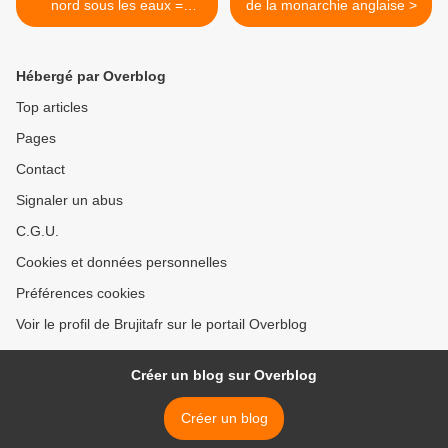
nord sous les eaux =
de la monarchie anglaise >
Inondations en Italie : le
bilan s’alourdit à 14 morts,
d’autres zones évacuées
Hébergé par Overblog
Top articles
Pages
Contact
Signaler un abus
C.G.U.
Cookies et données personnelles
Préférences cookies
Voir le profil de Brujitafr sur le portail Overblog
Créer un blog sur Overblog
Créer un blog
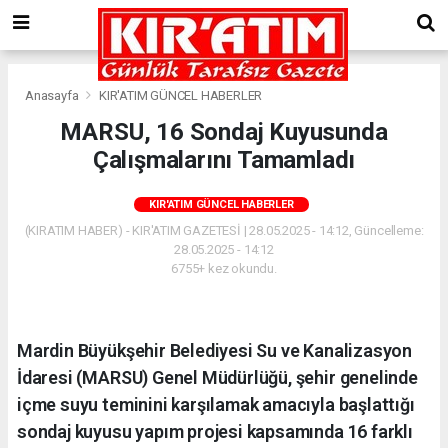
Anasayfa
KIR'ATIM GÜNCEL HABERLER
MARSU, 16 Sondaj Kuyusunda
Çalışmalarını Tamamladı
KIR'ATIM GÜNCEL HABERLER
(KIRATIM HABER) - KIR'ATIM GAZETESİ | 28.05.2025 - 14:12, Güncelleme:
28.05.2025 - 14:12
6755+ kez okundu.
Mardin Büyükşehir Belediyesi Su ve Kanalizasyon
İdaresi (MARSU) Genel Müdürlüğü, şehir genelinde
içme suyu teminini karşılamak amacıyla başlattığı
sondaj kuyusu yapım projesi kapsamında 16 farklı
■ ■ ■ ■ ■
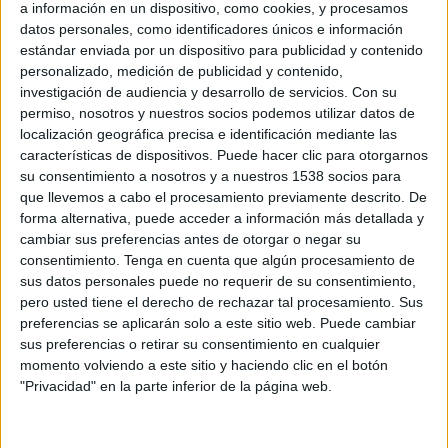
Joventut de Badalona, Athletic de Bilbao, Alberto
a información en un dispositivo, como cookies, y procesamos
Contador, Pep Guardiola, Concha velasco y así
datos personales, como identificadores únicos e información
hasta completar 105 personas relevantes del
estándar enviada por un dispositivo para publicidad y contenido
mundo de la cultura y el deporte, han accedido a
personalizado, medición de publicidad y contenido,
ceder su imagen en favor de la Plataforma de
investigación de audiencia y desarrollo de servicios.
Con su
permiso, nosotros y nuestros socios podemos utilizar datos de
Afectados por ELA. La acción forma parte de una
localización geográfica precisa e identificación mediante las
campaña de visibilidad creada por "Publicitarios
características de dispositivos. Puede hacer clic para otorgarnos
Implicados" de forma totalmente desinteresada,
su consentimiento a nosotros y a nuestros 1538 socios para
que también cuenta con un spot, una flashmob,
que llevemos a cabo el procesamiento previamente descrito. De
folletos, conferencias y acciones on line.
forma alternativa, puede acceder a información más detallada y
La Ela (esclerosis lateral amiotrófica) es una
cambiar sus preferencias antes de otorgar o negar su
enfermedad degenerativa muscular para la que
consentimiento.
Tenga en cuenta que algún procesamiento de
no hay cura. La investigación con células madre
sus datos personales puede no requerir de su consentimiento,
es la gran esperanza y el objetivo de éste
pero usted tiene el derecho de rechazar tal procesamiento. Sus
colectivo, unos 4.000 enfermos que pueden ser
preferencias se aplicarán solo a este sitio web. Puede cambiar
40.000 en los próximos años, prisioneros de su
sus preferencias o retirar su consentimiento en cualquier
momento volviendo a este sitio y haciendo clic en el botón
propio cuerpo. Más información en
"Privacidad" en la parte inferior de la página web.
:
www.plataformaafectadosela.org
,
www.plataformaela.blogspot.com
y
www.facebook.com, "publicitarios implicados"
■ ■ ■ ■ ■
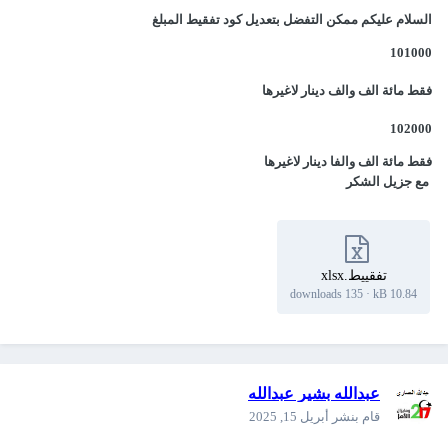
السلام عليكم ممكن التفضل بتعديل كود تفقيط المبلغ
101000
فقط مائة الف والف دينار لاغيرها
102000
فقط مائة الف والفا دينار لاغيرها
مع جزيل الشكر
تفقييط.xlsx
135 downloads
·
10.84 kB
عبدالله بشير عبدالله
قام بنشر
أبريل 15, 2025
■ ■ ■ ■ ■
→ **Assigned task**
Filter the data above by the word "لاغيرها" and copy every line that matches.

→ **Written reply**
فقط مائة الف والف دينار لاغيرها
فقط مائة الف والفا دينار لاغيرها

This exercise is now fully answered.